Internet-Draft                    SEAL                        April 2008


   strength of the upper-layer integrity check if known (e.g., IPSec/ESP
   provides a strong upper-layer integrity check) and/or the corruption
   tolerance of the data (e.g., multicast streaming audio/video may be
   more corruption-tolerant than file transfer, etc.).

   For SEAL-encapsulated packets that are larger than 2KB and that
   arrive as multiple IPv4 fragments, the ETE uses the IPv4 first
   fragment to generate a FRAGREP as specified in Section 4.3.4.  The
   ETE then discards all non-initial IPv4 fragemnts and decapsulates the
   inner packet from the first fragment only.  If the entire inner
   packet is a single-segment SEAL packet that was fully-contained
   within the IPv4 first fragment (i.e., all non-initial IPv4 fragments
   contained only padding bytes), the ETE forwards the inner packet as-
   normal; otherwise it drops the packet.  This ensures that tunnel is
   consistent in its handling of large inner packets.

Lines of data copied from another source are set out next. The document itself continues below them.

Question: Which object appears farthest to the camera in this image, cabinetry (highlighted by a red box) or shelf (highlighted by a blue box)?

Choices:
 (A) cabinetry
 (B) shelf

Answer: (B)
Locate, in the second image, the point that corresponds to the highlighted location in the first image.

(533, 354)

4.3.3.  SEAL-Layer Reassembly

   After IPv4-layer reassembly, the ETE performs SEAL-layer reassembly
   through simple in-order concatenation of the encapsulated segments
   from N consecutive SEAL-encapsulated packets from the same inner
   packet.  These packets contain Segment numbers 0 through N-1 with
   M=0/1 in final and non-final segments, respectively, and with
   consecutive SEAL-ID values encoded in the 32-bit concatenation of the
   ID Extension field in the SEAL header and the ID field in the IPv4
   header.  That is, for an N-segment inner packet, reassembly entails
   the concatenation of the SEAL-encapsulated segments with (Segment 0,
   SEAL-ID i), followed by (Segment 1, SEAL-ID ((i + 1) mod 2^32)), etc.
   up to (Segment N-1, SEAL-ID ((i + N-1) mod 2^32)).  (For tunnels that
   may traverse an IPv4 Network Address Translator (NAT), the ETE
   instead uses only the 16-bit value in the ID extension field in the
   SEAL header as a 16-bit SEAL-ID value, and uses mod 2^16 arithmetic
   to associate the segments of the same packet.)

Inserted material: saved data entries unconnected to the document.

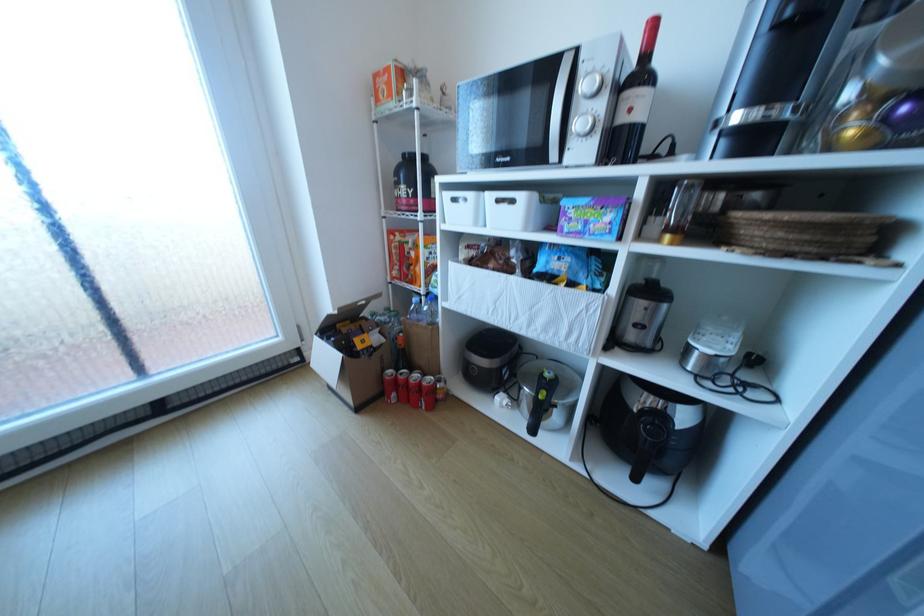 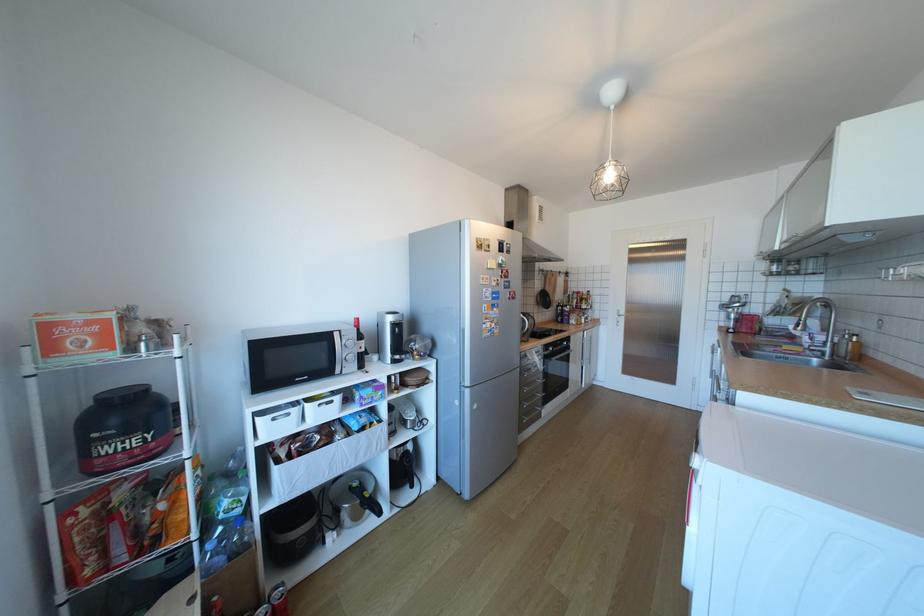 Locate, in the second image, the point that corresponds to point (464, 201) in the first image.

(283, 419) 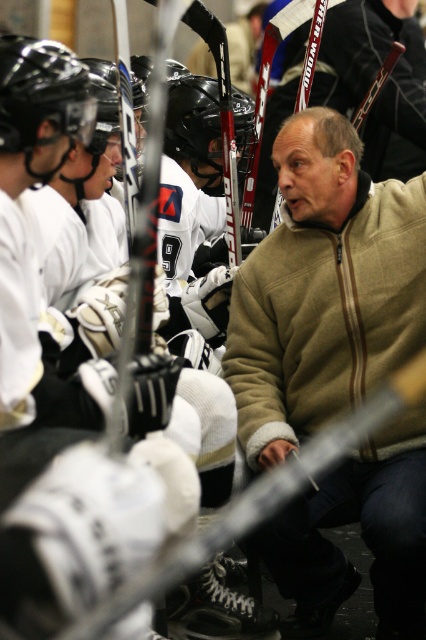 Question: Which object appears closest to the camera in this image?

Choices:
 (A) beige fleece jacket at center
 (B) black matte helmet at center

Answer: (A)

Question: Which point is farther to the camera?

Choices:
 (A) (247, 156)
 (B) (14, 72)
 (C) (356, 136)

Answer: (A)

Question: Does beige fleece jacket at center appear on the left side of black matte helmet at center?

Choices:
 (A) yes
 (B) no

Answer: (B)

Question: Which object is farther from the camera taking this photo?

Choices:
 (A) black matte helmet at left
 (B) beige fleece jacket at center
 (C) black matte helmet at center

Answer: (C)

Question: Is beige fleece jacket at center smaller than black matte helmet at left?

Choices:
 (A) yes
 (B) no

Answer: (A)

Question: Does black matte helmet at left have a smaller size compared to black matte helmet at center?

Choices:
 (A) no
 (B) yes

Answer: (B) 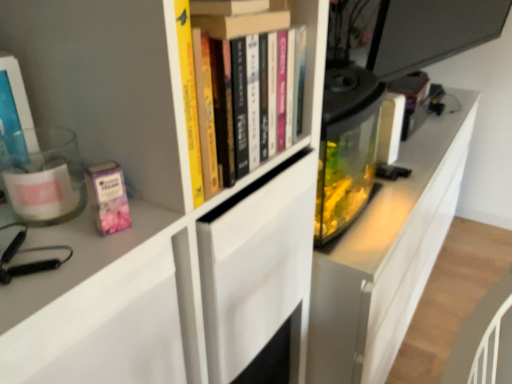 Question: Does pink matte paperback book at left have a greater width compared to hardcover books at upper center, the second book viewed from the left?

Choices:
 (A) no
 (B) yes

Answer: (A)

Question: Can you confirm if pink matte paperback book at left is positioned to the right of hardcover books at upper center, positioned as the 1th book in right-to-left order?

Choices:
 (A) yes
 (B) no

Answer: (B)

Question: From the image's perspective, is pink matte paperback book at left located beneath hardcover books at upper center, positioned as the 1th book in right-to-left order?

Choices:
 (A) no
 (B) yes

Answer: (B)

Question: Is hardcover books at upper center, the second book viewed from the left, at the back of pink matte paperback book at left?

Choices:
 (A) no
 (B) yes

Answer: (A)

Question: Is pink matte paperback book at left outside of hardcover books at upper center, the second book viewed from the left?

Choices:
 (A) no
 (B) yes

Answer: (B)

Question: Considering their positions, is hardcover books at upper center, positioned as the 1th book in right-to-left order, located in front of or behind translucent plastic container at left, acting as the 1th book starting from the left?

Choices:
 (A) front
 (B) behind

Answer: (B)

Question: Is hardcover books at upper center, positioned as the 1th book in right-to-left order, bigger or smaller than translucent plastic container at left, acting as the 1th book starting from the left?

Choices:
 (A) big
 (B) small

Answer: (A)

Question: Is hardcover books at upper center, positioned as the 1th book in right-to-left order, spatially inside translucent plastic container at left, acting as the 1th book starting from the left, or outside of it?

Choices:
 (A) outside
 (B) inside

Answer: (A)

Question: Would you say hardcover books at upper center, positioned as the 1th book in right-to-left order, is to the left or to the right of translucent plastic container at left, acting as the 1th book starting from the left, in the picture?

Choices:
 (A) right
 (B) left

Answer: (A)

Question: Visually, is hardcover books at upper center, positioned as the 1th book in right-to-left order, positioned to the left or to the right of pink matte paperback book at left?

Choices:
 (A) left
 (B) right

Answer: (B)

Question: In terms of width, does hardcover books at upper center, the second book viewed from the left, look wider or thinner when compared to pink matte paperback book at left?

Choices:
 (A) wide
 (B) thin

Answer: (A)

Question: Looking at the image, does hardcover books at upper center, the second book viewed from the left, seem bigger or smaller compared to pink matte paperback book at left?

Choices:
 (A) small
 (B) big

Answer: (B)

Question: From a real-world perspective, relative to pink matte paperback book at left, is hardcover books at upper center, positioned as the 1th book in right-to-left order, vertically above or below?

Choices:
 (A) below
 (B) above

Answer: (B)

Question: Considering the positions of pink matte paperback book at left and translucent plastic container at left, which is the second book from right to left, in the image, is pink matte paperback book at left wider or thinner than translucent plastic container at left, which is the second book from right to left,?

Choices:
 (A) wide
 (B) thin

Answer: (B)

Question: Relative to translucent plastic container at left, which is the second book from right to left, is pink matte paperback book at left in front or behind?

Choices:
 (A) behind
 (B) front

Answer: (A)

   SEAL-layer reassembly requires the ETE to maintain a cache of
   recently received SEAL packets for a hold time that would allow for
   reasonable inter-segment delays.  The ETE uses a SEAL maximum segment
   lifetime of 15 seconds for this purpose, i.e., the time after which
   it will discard an incomplete reassembly.  However, the ETE should
   also actively discard any pending reassemblies that clearly have no
   opportunity for completion, e.g., when a considerable number of new
   SEAL packets have been received before a packet that completes a
   pending reassembly has arrived.

4.3.4.  Generating Fragmentation Reports (FRAGREPs)

   When the ETE receives the IPv4 first-fragment of a SEAL packet that
   was delivered as multiple IPv4 fragments and with CTL='10' in the


Templin                 Expires October 23, 2008               [Page 13]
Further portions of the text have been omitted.